Supercritical carbon dioxide exhibits highly variable behavior over a range of reservoir pressure and temperature conditions. Because geologic sequestration of supercritical carbon dioxide is targeted for subsurface injection and containment at depths ranging from approximately 3,000 ft to 13,000 ft, the investigation into the physical properties of this fluid can be restricted to the pressure and temperature conditions likely encountered in the sedimentary strata within this depth interval. A geologic-based approach was developed to study the widest range of formation properties potentially encountered in sedimentary strata. Fractional porosities were varied from 5 to 95 percent, in 5 percent increments, and permeability values were varied over thirteen orders of magnitude, from 10.0 darcys down to 1.0 picodarcy.

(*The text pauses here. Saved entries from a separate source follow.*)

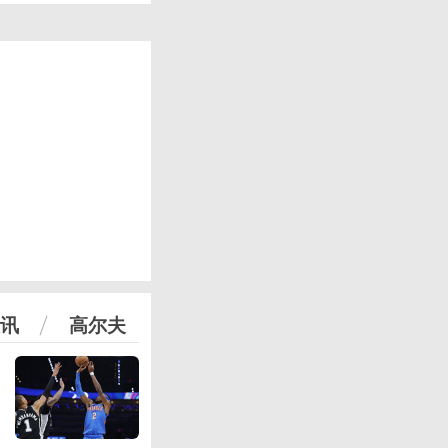
讯
高尔夫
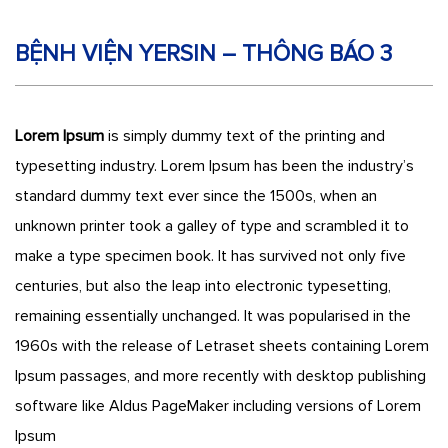
BỆNH VIỆN YERSIN – THÔNG BÁO 3
Lorem Ipsum
is simply dummy text of the printing and
typesetting industry. Lorem Ipsum has been the industry’s
standard dummy text ever since the 1500s, when an
unknown printer took a galley of type and scrambled it to
make a type specimen book. It has survived not only five
centuries, but also the leap into electronic typesetting,
remaining essentially unchanged. It was popularised in the
1960s with the release of Letraset sheets containing Lorem
Ipsum passages, and more recently with desktop publishing
software like Aldus PageMaker including versions of Lorem
Ipsum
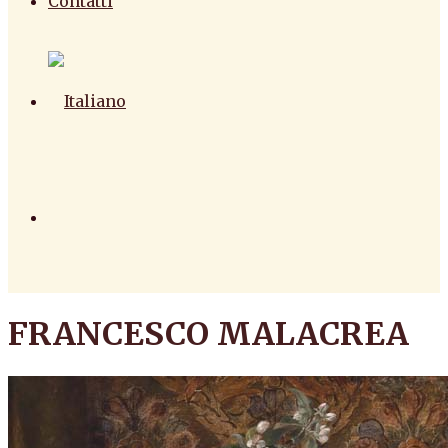
Contatti
FRANCESCO MALACREA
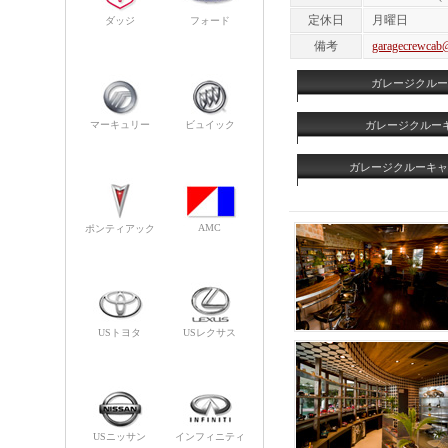
定休日
月曜日
ダッジ
フォード
備考
garagecrewcab@
ガレージクルー
マーキュリー
ビュイック
ガレージクルーキ
ガレージクルーキャ
AMC
ポンティアック
USトヨタ
USレクサス
USニッサン
インフィニティ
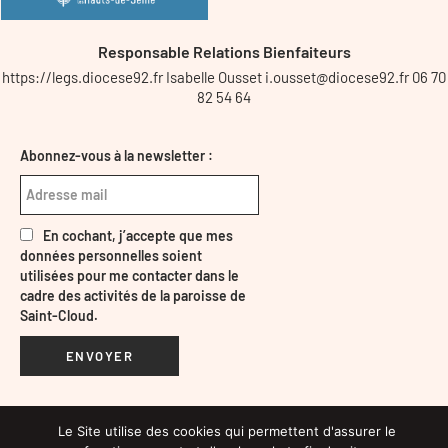
Responsable Relations Bienfaiteurs
https://legs.diocese92.fr Isabelle Ousset i.ousset@diocese92.fr 06 70
82 54 64
Abonnez-vous à la newsletter :
En cochant, j’accepte que mes
données personnelles soient
utilisées pour me contacter dans le
cadre des activités de la paroisse de
Saint-Cloud.
ENVOYER
Le Site utilise des cookies qui permettent d'assurer le
Mentions légales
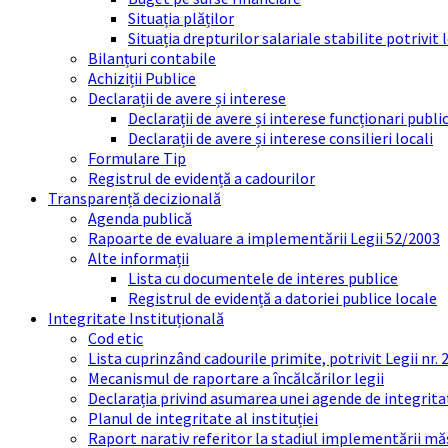
Situația plăților
Situația drepturilor salariale stabilite potrivit
Bilanțuri contabile
Achiziții Publice
Declarații de avere și interese
Declarații de avere și interese funcționari public
Declarații de avere și interese consilieri locali
Formulare Tip
Registrul de evidență a cadourilor
Transparență decizională
Agenda publică
Rapoarte de evaluare a implementării Legii 52/2003
Alte informații
Lista cu documentele de interes publice
Registrul de evidență a datoriei publice locale
Integritate Instituțională
Cod etic
Lista cuprinzând cadourile primite, potrivit Legii nr.
Mecanismul de raportare a încălcărilor legii
Declarația privind asumarea unei agende de integrit
Planul de integritate al instituției
Raport narativ referitor la stadiul implementării măs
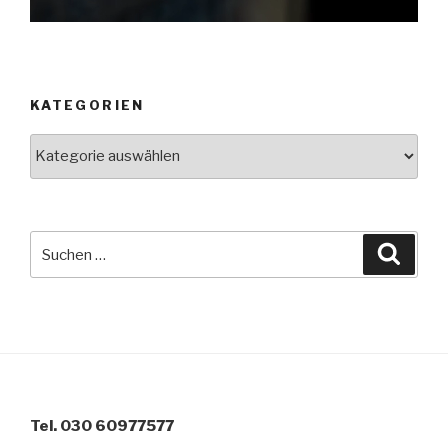
KATEGORIEN
Kategorien
Suche
Suche
nach:
Tel. 030 60977577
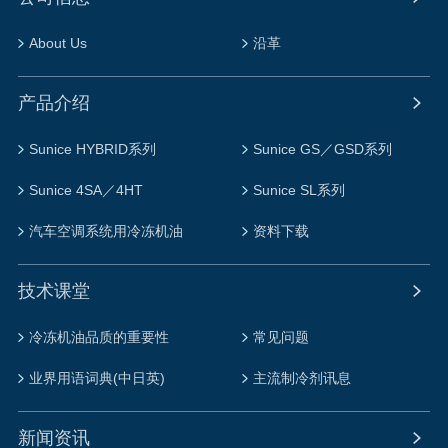
About Us
沿革
产品介绍
Sunice HYBRID系列
Sunice GS／GSD系列
Sunice 4SA／4HT
Sunice SL系列
汽车空调系统用冷冻机油
资料下载
技术课堂
冷冻机油品质的重要性
常见问题
业界用语词典(中日英)
主流制冷剂讯息
新闻资讯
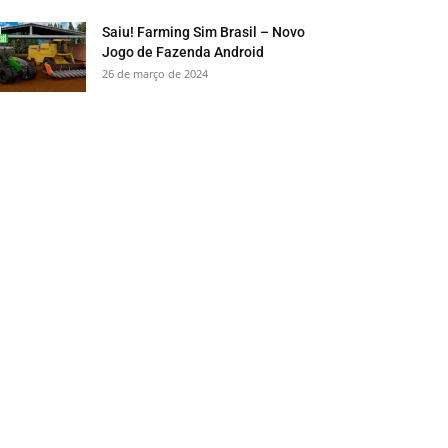
Saiu! Farming Sim Brasil – Novo
Jogo de Fazenda Android
26 de março de 2024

Fluid-flow modeling incorporated two constitutive equations from fluid dynamics: hydraulic diffusivity for near-surface applications, and Darcy’s Law for deeper formations exhibiting higher pressure gradients. Based on the flow modeling results, first-order approximations of carbon dioxide lateral migration rates were determined. These first-order approximations enable the establishment of a permeability classification system for dividing the subsurface into flow units that provide short, moderate, and long-term containment of carbon dioxide. These results enable a probabilistic determination of how fluids will enter and be contained in a subsurface storage formation, which is a vital step in the calculation of the carbon dioxide storage capacity of a reservoir.

Additionally, this research establishes a methodology to calculate the injectivity of a target formation. Because injectivity describes the pressure increase due to the introduction of fluids into a formation, the relevant application of injectivity is to determine the pressure increase, due to an injection volume and flow rate, that will induce fractures in the reservoir rocks. This quantity is defined mathematically as the maximum pressure differential between the hydrostatic gradient and the fracture gradient of the target formation. Injectivity is mathematically related to the maximum pressure differential of the formation, and can be used to determine the upper limit for the pressure increase that an injection target can withstand before fracturing.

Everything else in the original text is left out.